Effects of genetic polymorphisms of GSTM1, GSTT1, and GSTP1 genes on blood metal levels in non-ferrous metal alloy smelter operators
D.R. Shaikhova, A.M. Amromina, I.A. Bereza, A.S. Shastin, V.G. Gazimova, M.P. Sutunkova, V.B. Gurvich
Yekaterinburg Medical Research Center for Prophylaxis and Health Protection in Industrial Workers, 30 Popova Str., Ekaterinburg, 620014, Russian Federation
Heavy metal ions are known to induce generation of a large number of reactive oxygen species (ROS). Glutathione S-transferases (GSTs) play an important role in adaptation and response to oxidative stress. GSTM1, GSTT1, and GSTP1 genes have numerous described polymorphisms, the most significant being GSTM1, GSTT1, and GSTP1 Ile105Val deletion ones.
Our objective was to study the relationship between the genetic polymorphism of GSTM1, GSTT1, GSTP1 genes and blood levels of metals in smelter operators engaged in crude lead refining.

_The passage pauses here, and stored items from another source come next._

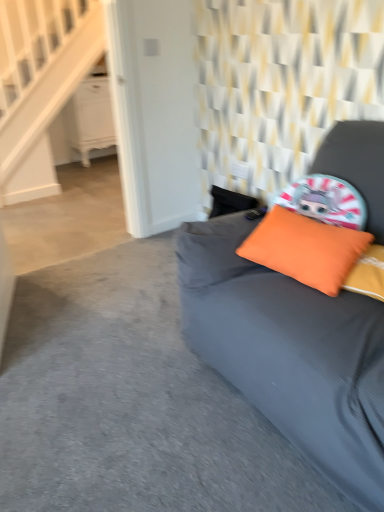 Measure the distance between point (69, 138) and camera.

4.40 meters.

Find the location of a particular element. The width and height of the screenshot is (384, 512). matte gray studio couch at center is located at coordinates (290, 352).

Find the location of a particular element. This screenshot has height=512, width=384. orange fabric pillow at upper right is located at coordinates (305, 249).

Is orange fabric pillow at upper right bigger or smaller than matte gray studio couch at center?

Considering their sizes, orange fabric pillow at upper right takes up less space than matte gray studio couch at center.

Based on the photo, from a real-world perspective, which object rests below the other?

matte gray studio couch at center, from a real-world perspective.

Can matte gray studio couch at center be found inside orange fabric pillow at upper right?

Definitely not — matte gray studio couch at center is not inside orange fabric pillow at upper right.

Considering the points (339, 277) and (178, 259), which point is behind, point (339, 277) or point (178, 259)?

Positioned behind is point (178, 259).

Is matte gray studio couch at center situated inside orange fabric pillow at upper right or outside?

matte gray studio couch at center is not inside orange fabric pillow at upper right, it's outside.

From the image's perspective, between matte gray studio couch at center and orange fabric pillow at upper right, which one is located above?

From the image's view, orange fabric pillow at upper right is above.

Is point (377, 466) closer or farther from the camera than point (315, 225)?

Point (377, 466) is closer to the camera than point (315, 225).

Which of these two, white glossy dresser at upper left or orange fabric pillow at upper right, is bigger?

white glossy dresser at upper left is bigger.

The image size is (384, 512). What are the coordinates of `pillow in front of the white glossy dresser at upper left` in the screenshot? It's located at (305, 249).

From the image's perspective, is white glossy dresser at upper left above orange fabric pillow at upper right?

Yes, from the image's perspective, white glossy dresser at upper left is on top of orange fabric pillow at upper right.

Which is behind, point (108, 137) or point (307, 283)?

The point (108, 137) is farther.

Who is shorter, matte gray studio couch at center or white glossy dresser at upper left?

white glossy dresser at upper left.

Is matte gray studio couch at center not inside white glossy dresser at upper left?

Absolutely, matte gray studio couch at center is external to white glossy dresser at upper left.

Is matte gray studio couch at center next to white glossy dresser at upper left?

matte gray studio couch at center and white glossy dresser at upper left are clearly separated.

In the image, is matte gray studio couch at center on the left side or the right side of white glossy dresser at upper left?

matte gray studio couch at center is to the right of white glossy dresser at upper left.

From a real-world perspective, which object stands above the other?

From a 3D spatial view, white wood stairwell at upper left is above.

Is white glossy dresser at upper left not close to white wood stairwell at upper left?

No, there isn't a large distance between white glossy dresser at upper left and white wood stairwell at upper left.

Looking at this image, does white glossy dresser at upper left have a greater width compared to white wood stairwell at upper left?

Yes, white glossy dresser at upper left is wider than white wood stairwell at upper left.

Is white glossy dresser at upper left not inside white wood stairwell at upper left?

Indeed, white glossy dresser at upper left is completely outside white wood stairwell at upper left.

Who is smaller, orange fabric pillow at upper right or white glossy dresser at upper left?

With smaller size is orange fabric pillow at upper right.

Between orange fabric pillow at upper right and white glossy dresser at upper left, which one appears on the right side from the viewer's perspective?

Positioned to the right is orange fabric pillow at upper right.

Consider the image. Who is taller, orange fabric pillow at upper right or white glossy dresser at upper left?

With more height is white glossy dresser at upper left.

Does matte gray studio couch at center appear on the right side of white wood stairwell at upper left?

Yes.

From a real-world perspective, relative to white wood stairwell at upper left, is matte gray studio couch at center vertically above or below?

matte gray studio couch at center is situated lower than white wood stairwell at upper left in the real world.

Does matte gray studio couch at center come behind white wood stairwell at upper left?

That is False.

What's the angular difference between matte gray studio couch at center and white wood stairwell at upper left's facing directions?

They differ by 88.1 degrees in their facing directions.

Find the location of a particular element. This screenshot has width=384, height=512. studio couch on the right of orange fabric pillow at upper right is located at coordinates (290, 352).

At what (x,y) coordinates should I click in order to perform the action: click on pillow that appears behind the matte gray studio couch at center. Please return your answer as a coordinate pair (x, y). The image size is (384, 512). Looking at the image, I should click on (305, 249).

From the image, which object appears to be nearer to white glossy dresser at upper left, matte gray studio couch at center or orange fabric pillow at upper right?

matte gray studio couch at center.

Estimate the real-world distances between objects in this image. Which object is closer to orange fabric pillow at upper right, white wood stairwell at upper left or white glossy dresser at upper left?

Among the two, white wood stairwell at upper left is located nearer to orange fabric pillow at upper right.

From the image, which object appears to be farther from white glossy dresser at upper left, white wood stairwell at upper left or matte gray studio couch at center?

matte gray studio couch at center.

Estimate the real-world distances between objects in this image. Which object is further from matte gray studio couch at center, white wood stairwell at upper left or orange fabric pillow at upper right?

white wood stairwell at upper left is positioned further to the anchor matte gray studio couch at center.

Based on their spatial positions, is matte gray studio couch at center or white wood stairwell at upper left closer to orange fabric pillow at upper right?

Among the two, matte gray studio couch at center is located nearer to orange fabric pillow at upper right.

Estimate the real-world distances between objects in this image. Which object is further from matte gray studio couch at center, white glossy dresser at upper left or white wood stairwell at upper left?

Among the two, white glossy dresser at upper left is located further to matte gray studio couch at center.

Which object lies nearer to the anchor point matte gray studio couch at center, white wood stairwell at upper left or white glossy dresser at upper left?

Among the two, white wood stairwell at upper left is located nearer to matte gray studio couch at center.

When comparing their distances from white glossy dresser at upper left, does orange fabric pillow at upper right or matte gray studio couch at center seem further?

Based on the image, orange fabric pillow at upper right appears to be further to white glossy dresser at upper left.

Where is `pillow located between matte gray studio couch at center and white wood stairwell at upper left in the depth direction`? Image resolution: width=384 pixels, height=512 pixels. pillow located between matte gray studio couch at center and white wood stairwell at upper left in the depth direction is located at coordinates (305, 249).

I want to click on pillow positioned between matte gray studio couch at center and white glossy dresser at upper left from near to far, so click(305, 249).

Locate an element on the screen. The height and width of the screenshot is (512, 384). stairwell between matte gray studio couch at center and white glossy dresser at upper left along the z-axis is located at coordinates (40, 84).

Locate an element on the screen. Image resolution: width=384 pixels, height=512 pixels. stairwell between orange fabric pillow at upper right and white glossy dresser at upper left in the front-back direction is located at coordinates (40, 84). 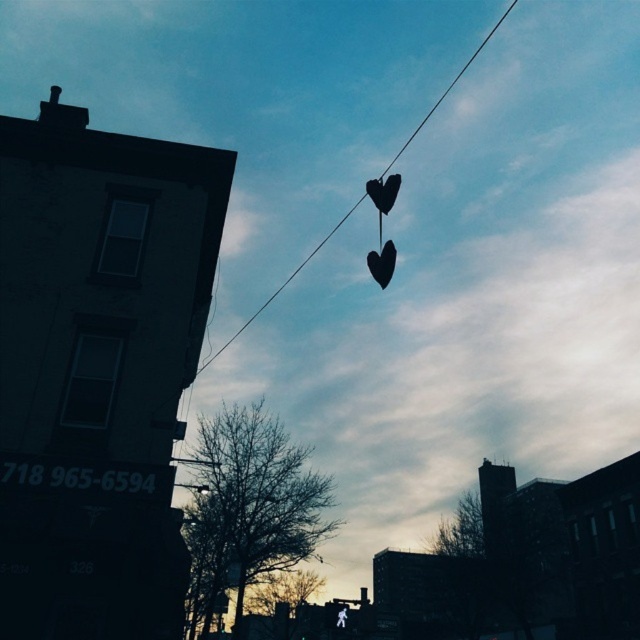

We examined 55 male lead-refining furnace operators working at a non-ferrous metal alloy plant. Blood metal concentrations were measured by inductively coupled plasma mass spectrometry. GSTM1 and GSTT1 deletion polymorphisms were determined using real-time SYBR Green qPCR and that of GSTP1 Ile105Val – using a commercial SNP Screening Kit. Statistical data processing was carried out using the Mann – Whitney U-test.
Blood levels of industry-specific metals were not statistically different between the workers with GSTT1 and GSTP1 genotypes. We established, however, that men with the null genotype of GSTM1 had significantly higher blood arsenic levels.
Our findings indicate that a high blood arsenic level associated with occupational exposure may be attributed to the GSTM1 null genotype. This observation can be used to identify the most vulnerable groups of individuals at risk of overexposure to arsenic.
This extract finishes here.